A single turn current loop in the shape of a right angle triangle with sides 5 cm, 12 cm, 13 cm is carrying a current of 2 A. The loop is in a uniform magnetic field of magnitude 0.75 T whose direction is parallel to the current in the 13 cm side of the loop. The magnitude of the magnetic force on the 5 cm side will be $$\frac{x}{130}$$ N. The value of $$x$$ is _____.

Magnetic force on a current carrying conductor is given by:

F=BILsin⁡θ

where
$$B=0.75T$$
$$I=2A$$
L= length of the conductor
θ=angle between current direction and magnetic field.

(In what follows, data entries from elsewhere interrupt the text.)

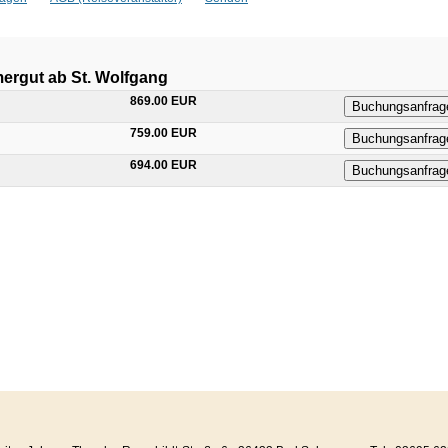
ergut ab St. Wolfgang
869.00 EUR
Buchungsanfrag
759.00 EUR
Buchungsanfrag
694.00 EUR
Buchungsanfrag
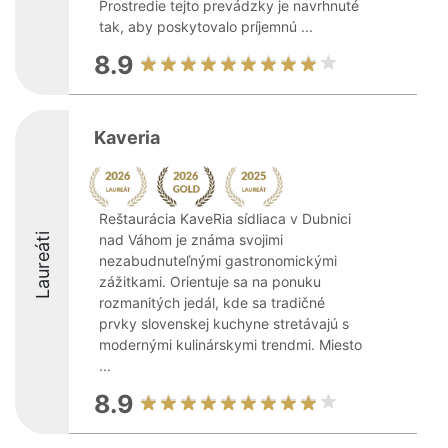
Prostredie tejto prevádzky je navrhnuté
tak, aby poskytovalo príjemnú ...
8.9
Kaveria
Reštaurácia KaveRia sídliaca v Dubnici
Laureáti
nad Váhom je známa svojimi
nezabudnuteľnými gastronomickými
zážitkami. Orientuje sa na ponuku
rozmanitých jedál, kde sa tradičné
prvky slovenskej kuchyne stretávajú s
modernými kulinárskymi trendmi. Miesto
...
8.9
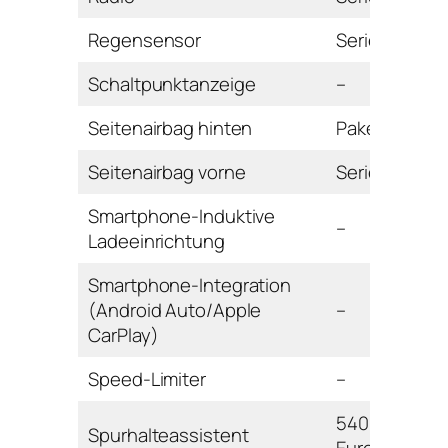
Regensensor
Serie
Schaltpunktanzeige
–
Seitenairbag hinten
Paket
Seitenairbag vorne
Serie
Smartphone-Induktive
–
Ladeeinrichtung
Smartphone-Integration
(Android Auto/Apple
–
CarPlay)
Speed-Limiter
–
540
Spurhalteassistent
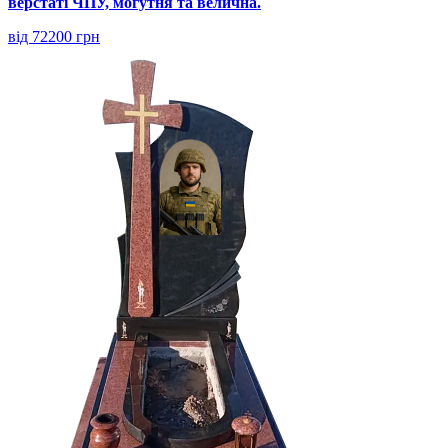
верстаті ЧПУ, могутня та велична.
від 72200 грн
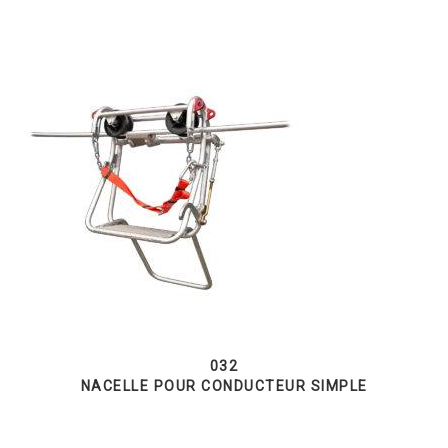
032
NACELLE POUR CONDUCTEUR SIMPLE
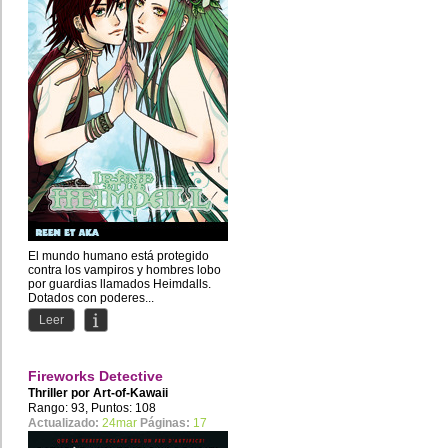
El mundo humano está protegido
contra los vampiros y hombres lobo
por guardias llamados Heimdalls.
Dotados con poderes...
Leer
Fireworks Detective
Thriller por
Art-of-Kawaii
Rango: 93, Puntos: 108
Actualizado:
24mar
Páginas:
17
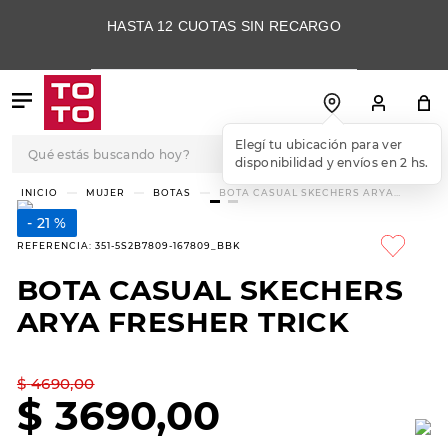
HASTA 12 CUOTAS SIN RECARGO
Qué estás buscando hoy?
Elegí tu ubicación para ver
disponibilidad y envíos en 2 hs.
TÉRMINOS MÁS
MUJER
BOTAS
BOTA CASUAL SKECHERS ARYA
FRESHER TRICK
BUSCADOS
21 %
1
.
botas
REFERENCIA
:
351-5S2B7809-167809_BBK
2
.
skechers
BOTA CASUAL SKECHERS
3
.
skechers slip-ins
ARYA FRESHER TRICK
4
.
championes
5
.
botas mujer
$
4690
,
00
$
3690
,
00
6
.
americansport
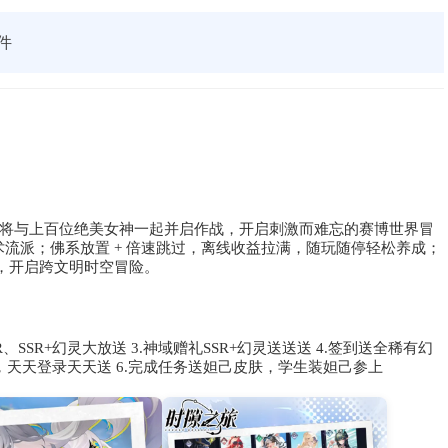
件
将与上百位绝美女神一起并启作战，开启刺激而难忘的赛博世界冒
术流派；佛系放置 + 倍速跳过，离线收益拉满，随玩随停轻松养成；
收集，开启跨文明时空冒险。
R、SSR+幻灵大放送 3.神域赠礼SSR+幻灵送送送 4.签到送全稀有幻
0抽，天天登录天天送 6.完成任务送妲己皮肤，学生装妲己参上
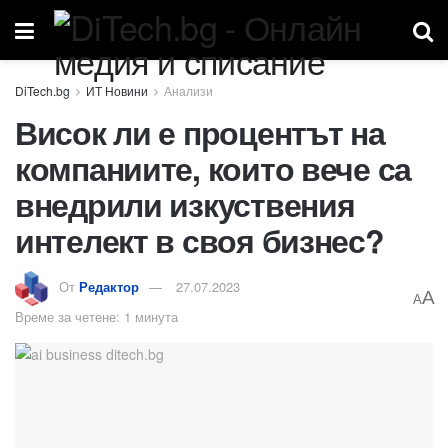
ИТ Новини
Анализи
Висок ли е процентът на
компаниите, които вече са
внедрили изкуствения
интелект в своя бизнес?
От
Редактор
27.07.2023
A
A
Време за четене: 1 минута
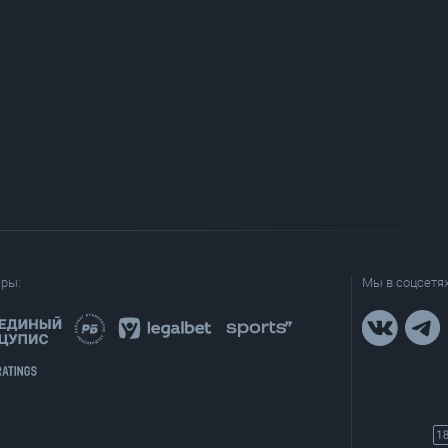
еры:
Мы в соцсетях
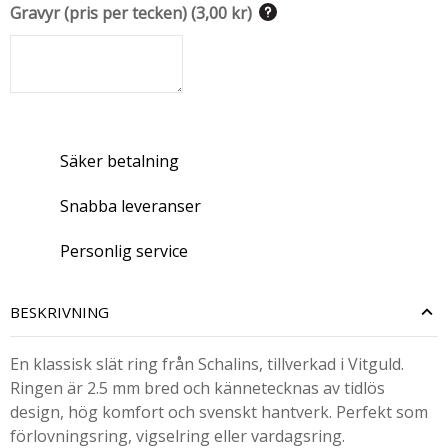
Gravyr (pris per tecken)
(
3,00 kr
)
Säker betalning
Snabba leveranser
Personlig service
BESKRIVNING
En klassisk slät ring från Schalins, tillverkad i Vitguld.
Ringen är 2.5 mm bred och kännetecknas av tidlös
design, hög komfort och svenskt hantverk. Perfekt som
förlovningsring, vigselring eller vardagsring.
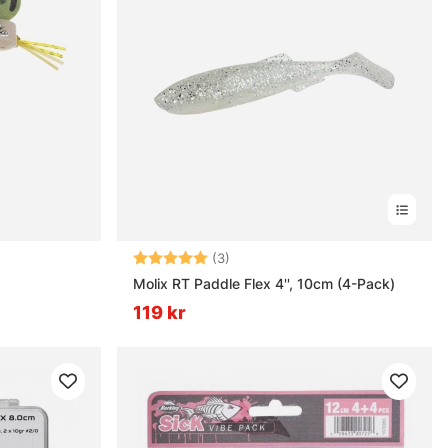
Betyg:
5.0 utav 5 stjärnor
(3)
Molix RT Paddle Flex 4'', 10cm (4-Pack)
119 kr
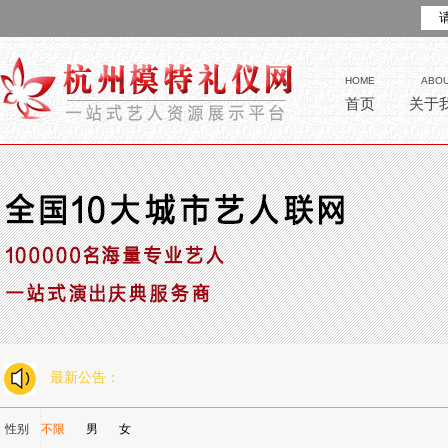
HOME
ABO
首页
关于
最新公告：
性别
不限
男
女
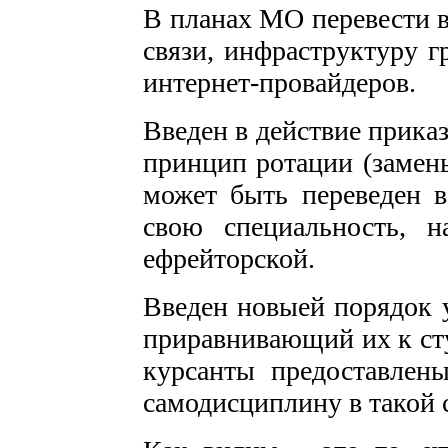
В планах МО перевести 
связи, инфраструктуру г
интернет-провайдеров.
Введен в действие приказ
принцип ротации (замен
может быть переведен в
свою специальность, 
ефрейторской.
Введен новыей порядок 
приравнивающий их к сту
курсанты предоставлены
самодисциплину в такой 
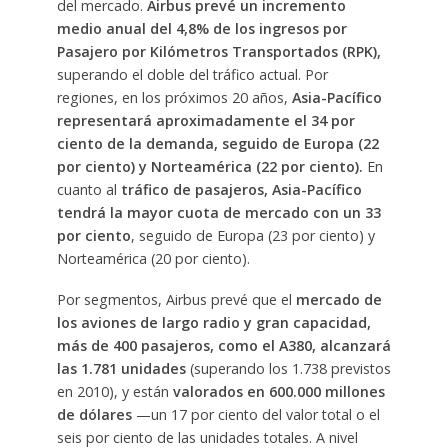
del mercado.
Airbus prevé un incremento
medio anual del 4,8% de los ingresos por
Pasajero por Kilómetros Transportados (RPK),
superando el doble del tráfico actual. Por
regiones, en los próximos 20 años,
Asia-Pacífico
representará aproximadamente el 34 por
ciento de la demanda, seguido de Europa (22
por ciento) y Norteamérica (22 por ciento).
En
cuanto al
tráfico de pasajeros, Asia-Pacífico
tendrá la mayor cuota de mercado con un 33
por ciento
, seguido de Europa (23 por ciento) y
Norteamérica (20 por ciento).
Por segmentos, Airbus prevé que el
mercado de
los aviones de largo radio y gran capacidad,
más de 400 pasajeros, como el A380, alcanzará
las 1.781 unidades
(superando los 1.738 previstos
en 2010), y están
valorados en 600.000 millones
de dólares
—un 17 por ciento del valor total o el
seis por ciento de las unidades totales. A nivel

The magnetic field is parallel to the current in the 13 cm side.
Hence, the magnetic field is along the hypotenuse of the right triangle.

We need the force on the 5 cm side.

In the $$5\text{-}12\text{-}13$$ right triangle, the angle between the 5 cm side and the 13 cm side is obtained using:

$$\sin\theta=\frac{12}{13}$$

Length of the 5 cm side:

$$L=5cm=\frac{5}{100}m$$

Now,

$$F=0.75\times2\times\frac{5}{100}\times\frac{12}{13}$$

$$F=\frac{90}{1300}$$

$$F=\frac{9}{130}N$$

Given,

$$F=\frac{x}{130}N$$

Therefore,

$$x=9$$